I can't get to chat on my iPhone. WHat do I need to enable this


----------



## RunnerFL (Jan 5, 2006)

ohills said:


> I can't get to chat on my iPhone. WHat do I need to enable this


A browser that supports Java. I don't believe the safari version for the iPhone supports Java.


----------



## tcusta00 (Dec 31, 2007)

No Java on iPhone.


----------



## dennisj00 (Sep 27, 2007)

A workaround if you can RDP to a computer is a nifty terminal server client called 'Remote Lite' - it's free at the App Shop.


----------



## jgrade (Oct 1, 2006)

I know Java is "coming" but it would be really nice to see it in tomorrows 3.0 roll out.
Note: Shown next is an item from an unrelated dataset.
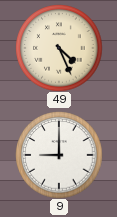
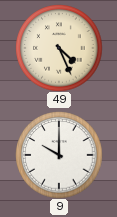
9: 9:00 -> 10:00
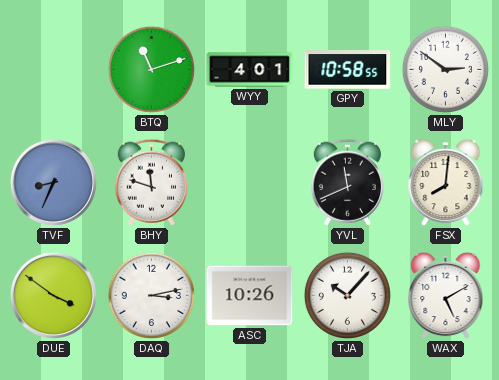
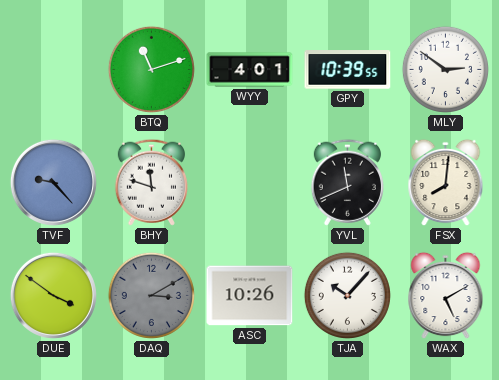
GPY: 10:58 -> 10:39
TVF: 8:34 -> 9:23
DAQ: 3:13 -> 3:10
DAQ dial: white -> grey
The lack of Java sucks but it's an Apple; I knew it would have obvious limitations when I bought it.


----------



## Stuart Sweet (Jun 19, 2006)

I'm moving this to the "Forum Support" forum.


----------



## RunnerFL (Jan 5, 2006)

jgrade said:


> I know Java is "coming" but it would be really nice to see it in tomorrows 3.0 roll out. The lack of Java sucks but it's an Apple; I knew it would have obvious limitations when I bought it.


Tomorrow is just an announcement, not a rollout.


----------